1. What is antimicrobial resistance?
Antimicrobial resistance or drug resistance is the ability of a microorganism, like bacteria, viruses and some parasites, to stop an antimicrobial, such as antibiotics, antivirals and antimalarials, from working against it. As a result, standard treatments become ineffective, infections persist and may spread to others.
2. Drug resistance is a global problem.
Over the past years, the use and misuse of antimicrobials has increased the number and types of resistant organisms. Consequently, many infectious diseases may one day become uncontrollable. With the growth of global trade and travel, resistant microorganisms can spread promptly to any part of the world.
3. What causes drug resistance?
Drug resistance is a natural evolutionary phenomenon. When microorganisms are exposed to an antimicrobial, the more susceptible organisms succumb, leaving behind those resistant to the antimicrobial. They can then pass on their resistance to their offspring.
4. Inappropriate use of medicines leads to drug resistance.
Inappropriate use of antimicrobials drives the development of drug resistance. Both overuse, under-use and misuse of medicines contribute to the problem. Ensuring that patients are informed about the need to take the right dosage of the right antimicrobial requires action from prescribers, pharmacists and dispensers, pharmaceutical industry, the public and patients, as well as the policy makers.
5. Lack of quality medicines leads to drug resistance.
Most drug quality assurance systems are weak. This can lead to poor quality medicines, exposing patients to sub-optimal concentrations of antimicrobials, thus creating the conditions for drug resistance to develop. In some countries poor access to antimicrobials forces patients to take incomplete courses of treatment or to seek alternatives that could include substandard medicines.
6. Animal husbandry is a source of drug resistance.
Sub-therapeutic doses of antibiotics are used in animal-rearing for promoting growth or preventing diseases. This can result in resistant microorganisms, which can spread to humans.
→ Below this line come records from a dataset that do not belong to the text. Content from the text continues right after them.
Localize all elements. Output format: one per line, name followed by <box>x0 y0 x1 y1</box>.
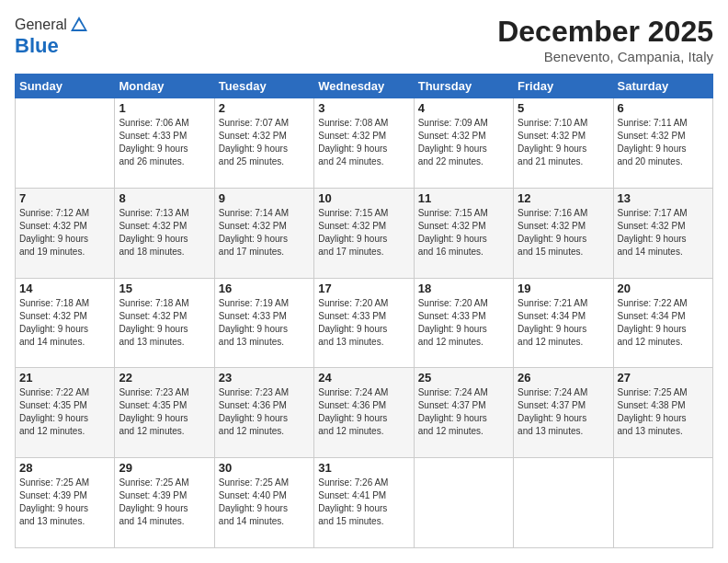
day-info: Sunrise: 7:25 AM Sunset: 4:40 PM Dayligh… <box>219 477 310 528</box>
table-row: 18Sunrise: 7:20 AM Sunset: 4:33 PM Dayli… <box>414 278 513 368</box>
day-number: 4 <box>418 101 509 115</box>
table-row: 28Sunrise: 7:25 AM Sunset: 4:39 PM Dayli… <box>16 458 115 548</box>
day-number: 26 <box>518 371 609 385</box>
day-info: Sunrise: 7:12 AM Sunset: 4:32 PM Dayligh… <box>19 207 110 259</box>
table-row: 25Sunrise: 7:24 AM Sunset: 4:37 PM Dayli… <box>414 368 513 458</box>
day-info: Sunrise: 7:20 AM Sunset: 4:33 PM Dayligh… <box>318 297 409 349</box>
col-friday: Friday <box>514 75 613 98</box>
calendar-week-2: 14Sunrise: 7:18 AM Sunset: 4:32 PM Dayli… <box>16 278 713 368</box>
day-info: Sunrise: 7:24 AM Sunset: 4:37 PM Dayligh… <box>518 386 609 438</box>
col-tuesday: Tuesday <box>214 75 313 98</box>
day-info: Sunrise: 7:24 AM Sunset: 4:37 PM Dayligh… <box>418 386 509 438</box>
day-number: 10 <box>318 191 409 205</box>
location-title: Benevento, Campania, Italy <box>497 49 713 64</box>
table-row: 2Sunrise: 7:07 AM Sunset: 4:32 PM Daylig… <box>214 98 313 189</box>
day-number: 15 <box>119 282 210 295</box>
day-info: Sunrise: 7:18 AM Sunset: 4:32 PM Dayligh… <box>119 297 210 349</box>
calendar-week-4: 28Sunrise: 7:25 AM Sunset: 4:39 PM Dayli… <box>16 458 713 548</box>
header: General Blue December 2025 Benevento, Ca… <box>15 15 713 64</box>
day-info: Sunrise: 7:14 AM Sunset: 4:32 PM Dayligh… <box>219 207 310 259</box>
day-number: 2 <box>219 101 310 115</box>
day-info: Sunrise: 7:19 AM Sunset: 4:33 PM Dayligh… <box>219 297 310 349</box>
day-info: Sunrise: 7:16 AM Sunset: 4:32 PM Dayligh… <box>518 207 609 259</box>
calendar-week-3: 21Sunrise: 7:22 AM Sunset: 4:35 PM Dayli… <box>16 368 713 458</box>
day-number: 29 <box>119 461 210 475</box>
table-row: 20Sunrise: 7:22 AM Sunset: 4:34 PM Dayli… <box>613 278 712 368</box>
table-row: 9Sunrise: 7:14 AM Sunset: 4:32 PM Daylig… <box>214 188 313 278</box>
day-info: Sunrise: 7:23 AM Sunset: 4:35 PM Dayligh… <box>119 386 210 438</box>
day-info: Sunrise: 7:23 AM Sunset: 4:36 PM Dayligh… <box>219 386 310 438</box>
logo-general-text: General <box>15 17 67 33</box>
table-row: 17Sunrise: 7:20 AM Sunset: 4:33 PM Dayli… <box>314 278 414 368</box>
calendar-week-1: 7Sunrise: 7:12 AM Sunset: 4:32 PM Daylig… <box>16 188 713 278</box>
day-info: Sunrise: 7:26 AM Sunset: 4:41 PM Dayligh… <box>318 477 409 528</box>
day-info: Sunrise: 7:07 AM Sunset: 4:32 PM Dayligh… <box>219 117 310 168</box>
day-number: 21 <box>19 371 110 385</box>
logo-icon <box>69 15 89 35</box>
day-number: 25 <box>418 371 509 385</box>
day-number: 6 <box>618 101 709 115</box>
day-number: 7 <box>19 191 110 205</box>
table-row: 4Sunrise: 7:09 AM Sunset: 4:32 PM Daylig… <box>414 98 513 189</box>
col-thursday: Thursday <box>414 75 513 98</box>
day-number: 13 <box>618 191 709 205</box>
day-number: 24 <box>318 371 409 385</box>
day-number: 20 <box>618 282 709 295</box>
day-info: Sunrise: 7:18 AM Sunset: 4:32 PM Dayligh… <box>19 297 110 349</box>
table-row: 1Sunrise: 7:06 AM Sunset: 4:33 PM Daylig… <box>115 98 214 189</box>
table-row: 31Sunrise: 7:26 AM Sunset: 4:41 PM Dayli… <box>314 458 414 548</box>
day-number: 5 <box>518 101 609 115</box>
day-number: 3 <box>318 101 409 115</box>
table-row: 30Sunrise: 7:25 AM Sunset: 4:40 PM Dayli… <box>214 458 313 548</box>
day-number: 31 <box>318 461 409 475</box>
day-number: 19 <box>518 282 609 295</box>
col-monday: Monday <box>115 75 214 98</box>
month-title: December 2025 <box>497 15 713 49</box>
day-info: Sunrise: 7:13 AM Sunset: 4:32 PM Dayligh… <box>119 207 210 259</box>
day-info: Sunrise: 7:22 AM Sunset: 4:34 PM Dayligh… <box>618 297 709 349</box>
table-row: 27Sunrise: 7:25 AM Sunset: 4:38 PM Dayli… <box>613 368 712 458</box>
table-row <box>514 458 613 548</box>
table-row: 16Sunrise: 7:19 AM Sunset: 4:33 PM Dayli… <box>214 278 313 368</box>
day-info: Sunrise: 7:15 AM Sunset: 4:32 PM Dayligh… <box>418 207 509 259</box>
day-number: 23 <box>219 371 310 385</box>
day-number: 11 <box>418 191 509 205</box>
table-row: 11Sunrise: 7:15 AM Sunset: 4:32 PM Dayli… <box>414 188 513 278</box>
logo-blue-text: Blue <box>15 35 89 57</box>
day-info: Sunrise: 7:24 AM Sunset: 4:36 PM Dayligh… <box>318 386 409 438</box>
day-number: 27 <box>618 371 709 385</box>
table-row: 12Sunrise: 7:16 AM Sunset: 4:32 PM Dayli… <box>514 188 613 278</box>
table-row: 19Sunrise: 7:21 AM Sunset: 4:34 PM Dayli… <box>514 278 613 368</box>
table-row <box>613 458 712 548</box>
day-info: Sunrise: 7:17 AM Sunset: 4:32 PM Dayligh… <box>618 207 709 259</box>
day-info: Sunrise: 7:25 AM Sunset: 4:38 PM Dayligh… <box>618 386 709 438</box>
day-number: 22 <box>119 371 210 385</box>
day-number: 17 <box>318 282 409 295</box>
day-number: 12 <box>518 191 609 205</box>
day-info: Sunrise: 7:25 AM Sunset: 4:39 PM Dayligh… <box>119 477 210 528</box>
table-row <box>16 98 115 189</box>
day-number: 9 <box>219 191 310 205</box>
day-info: Sunrise: 7:10 AM Sunset: 4:32 PM Dayligh… <box>518 117 609 168</box>
day-number: 1 <box>119 101 210 115</box>
day-number: 14 <box>19 282 110 295</box>
day-info: Sunrise: 7:06 AM Sunset: 4:33 PM Dayligh… <box>119 117 210 168</box>
calendar-table: Sunday Monday Tuesday Wednesday Thursday… <box>15 74 713 548</box>
day-info: Sunrise: 7:22 AM Sunset: 4:35 PM Dayligh… <box>19 386 110 438</box>
day-info: Sunrise: 7:09 AM Sunset: 4:32 PM Dayligh… <box>418 117 509 168</box>
col-wednesday: Wednesday <box>314 75 414 98</box>
page: General Blue December 2025 Benevento, Ca… <box>0 0 728 563</box>
table-row: 22Sunrise: 7:23 AM Sunset: 4:35 PM Dayli… <box>115 368 214 458</box>
title-block: December 2025 Benevento, Campania, Italy <box>497 15 713 64</box>
table-row: 7Sunrise: 7:12 AM Sunset: 4:32 PM Daylig… <box>16 188 115 278</box>
day-info: Sunrise: 7:21 AM Sunset: 4:34 PM Dayligh… <box>518 297 609 349</box>
table-row: 23Sunrise: 7:23 AM Sunset: 4:36 PM Dayli… <box>214 368 313 458</box>
table-row: 15Sunrise: 7:18 AM Sunset: 4:32 PM Dayli… <box>115 278 214 368</box>
logo: General Blue <box>15 15 89 57</box>
table-row: 24Sunrise: 7:24 AM Sunset: 4:36 PM Dayli… <box>314 368 414 458</box>
day-info: Sunrise: 7:08 AM Sunset: 4:32 PM Dayligh… <box>318 117 409 168</box>
day-number: 16 <box>219 282 310 295</box>
table-row: 6Sunrise: 7:11 AM Sunset: 4:32 PM Daylig… <box>613 98 712 189</box>
calendar-header-row: Sunday Monday Tuesday Wednesday Thursday… <box>16 75 713 98</box>
day-info: Sunrise: 7:11 AM Sunset: 4:32 PM Dayligh… <box>618 117 709 168</box>
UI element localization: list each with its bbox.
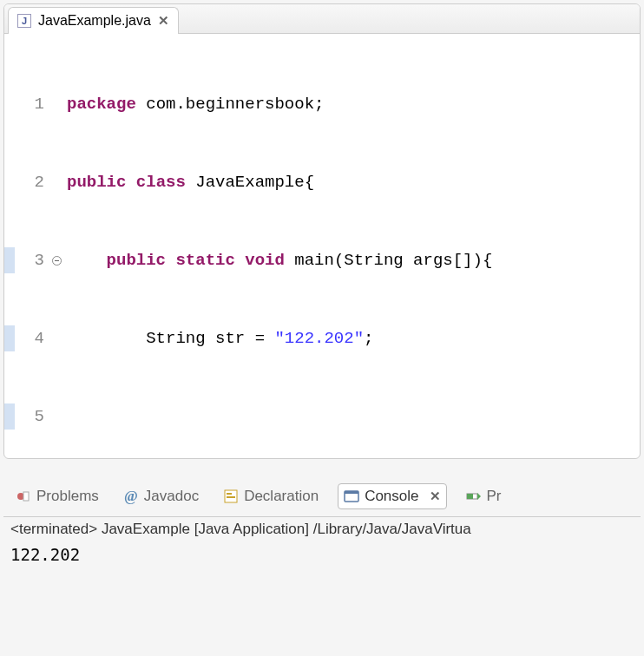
console-output: 122.202 — [3, 541, 641, 567]
tab-console[interactable]: Console ✕ — [338, 483, 446, 509]
editor-tab-bar: J JavaExample.java ✕ — [4, 4, 640, 34]
console-status: <terminated> JavaExample [Java Applicati… — [3, 516, 641, 541]
progress-icon — [466, 489, 482, 504]
code-lines[interactable]: package com.beginnersbook; public class … — [63, 39, 640, 459]
editor-panel: J JavaExample.java ✕ 1 2 3 4 5 6 7 8 9 1… — [3, 3, 641, 459]
declaration-icon — [223, 489, 239, 504]
close-icon[interactable]: ✕ — [158, 13, 169, 29]
code-editor[interactable]: 1 2 3 4 5 6 7 8 9 10 11 12 13 14 15 pack… — [4, 34, 640, 459]
console-icon — [344, 489, 359, 504]
svg-rect-8 — [467, 494, 473, 499]
svg-rect-4 — [227, 496, 235, 498]
svg-rect-3 — [227, 493, 232, 495]
svg-rect-1 — [23, 492, 29, 501]
close-icon[interactable]: ✕ — [430, 489, 441, 504]
bottom-panel: Problems @ Javadoc Declaration Console ✕… — [3, 480, 641, 567]
problems-icon — [16, 489, 31, 504]
tab-filename: JavaExample.java — [38, 13, 151, 29]
editor-tab-active[interactable]: J JavaExample.java ✕ — [8, 7, 179, 34]
tab-javadoc[interactable]: @ Javadoc — [118, 484, 204, 508]
javadoc-icon: @ — [123, 489, 139, 504]
java-file-icon: J — [17, 14, 31, 28]
svg-rect-6 — [345, 491, 358, 494]
fold-collapse-icon[interactable] — [52, 256, 62, 266]
tab-problems[interactable]: Problems — [10, 484, 104, 508]
tab-progress[interactable]: Pr — [461, 484, 507, 508]
bottom-tab-bar: Problems @ Javadoc Declaration Console ✕… — [3, 480, 641, 513]
tab-declaration[interactable]: Declaration — [218, 484, 324, 508]
fold-gutter — [49, 39, 63, 459]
7. Poor infection prevention and control amplifies drug resistance.
Poor infection prevention and control can increase the spread of drug-resistant infections. Hospitalised patients are one of the main reservoirs of resistant microorganisms. Patients who are carriers of resistant microorganisms can act as a source of infection for others.
8. Weak surveillance systems contribute to drug resistance.
Currently there are few well-established networks that regularly collect and report relevant data on drug resistance. Some countries lack laboratory facilities that can accurately identify resistant microorganisms. This impairs the ability to detect emergence of resistant microorganisms and take prompt actions.
9. The pipeline for new tools to combat drug resistance is drying up.
Existing antimicrobials are losing their effect. At the same time there is a decline in the development of new antimicrobials. Similarly, there is insufficient new research into new diagnostics to detect resistant microorganisms; and vaccines for preventing and controlling infections. If this trend continues, the arsenals of tools to combat resistant microorganism will soon be depleted.
10. WHO calls on stakeholders to combat drug resistance.
The threat from drug resistance is increasing. There is a need for urgent action; everyone can play a part. The complex problem of drug resistance requires collective action. On World Health Day, WHO is issuing a call for action to halt the spread of drug resistance by introducing a six-point policy package for all countries.